* _INPUT RECORDS_:

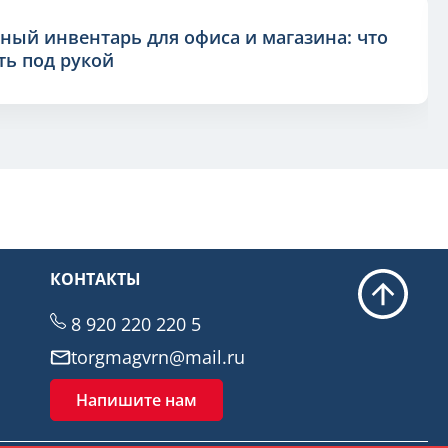
ный инвентарь для офиса и магазина: что
ь под рукой
КОНТАКТЫ
8 920 220 220 5
torgmagvrn@mail.ru
Напишите нам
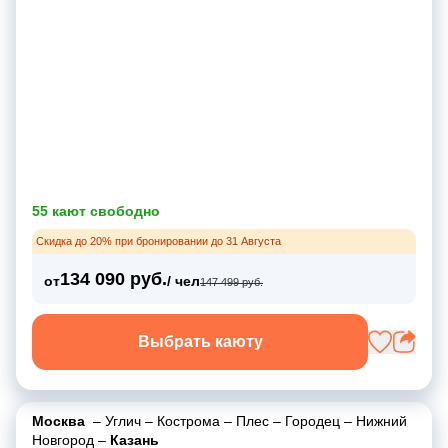
55 кают свободно
Скидка до 20% при бронировании до 31 Августа
134 090 руб.
от
/ чел
147 499 руб.
Выбрать каюту
Москва
–
Углич
–
Кострома
–
Плес
–
Городец
–
Нижний
Новгород
–
Казань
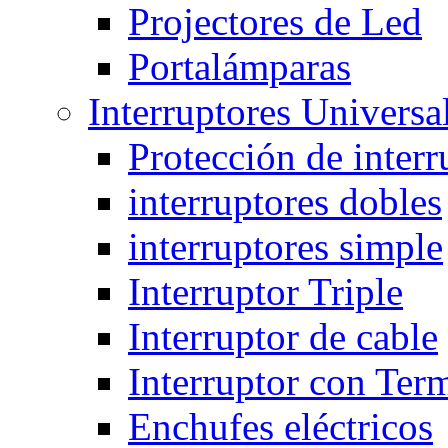
Projectores de Led
Portalámparas
Interruptores Universa
Protección de interr
interruptores dobles
interruptores simple
Interruptor Triple
Interruptor de cable
Interruptor con Ter
Enchufes eléctricos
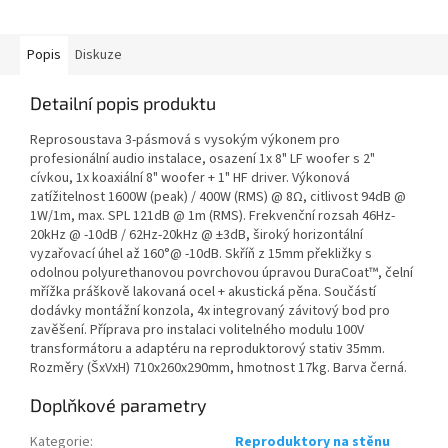
Popis
Diskuze
Detailní popis produktu
Reprosoustava 3-pásmová s vysokým výkonem pro
profesionální audio instalace, osazení 1x 8" LF woofer s 2"
cívkou, 1x koaxiální 8" woofer + 1" HF driver. Výkonová
zatížitelnost 1600W (peak) / 400W (RMS) @ 8Ω, citlivost 94dB @
1W/1m, max. SPL 121dB @ 1m (RMS). Frekvenční rozsah 46Hz-
20kHz @ -10dB / 62Hz-20kHz @ ±3dB, široký horizontální
vyzařovací úhel až 160°@ -10dB. Skříň z 15mm překližky s
odolnou polyurethanovou povrchovou úpravou DuraCoat™, čelní
mřížka práškově lakovaná ocel + akustická pěna. Součástí
dodávky montážní konzola, 4x integrovaný závitový bod pro
zavěšení. Příprava pro instalaci volitelného modulu 100V
transformátoru a adaptéru na reproduktorový stativ 35mm.
Rozměry (ŠxVxH) 710x260x290mm, hmotnost 17kg. Barva černá.
Doplňkové parametry
Kategorie
:
Reproduktory na stěnu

* _WORK REQUIRED_: A faithful copy of the lines from the line containing "zavěšení. Příprava pro" to the end of the data should be set down, both ends included, and nothing more.

* _WRITTEN REPLY_:
zavěšení. Příprava pro instalaci volitelného modulu 100V
transformátoru a adaptéru na reproduktorový stativ 35mm.
Rozměry (ŠxVxH) 710x260x290mm, hmotnost 17kg. Barva černá.
Doplňkové parametry
Kategorie
:
Reproduktory na stěnu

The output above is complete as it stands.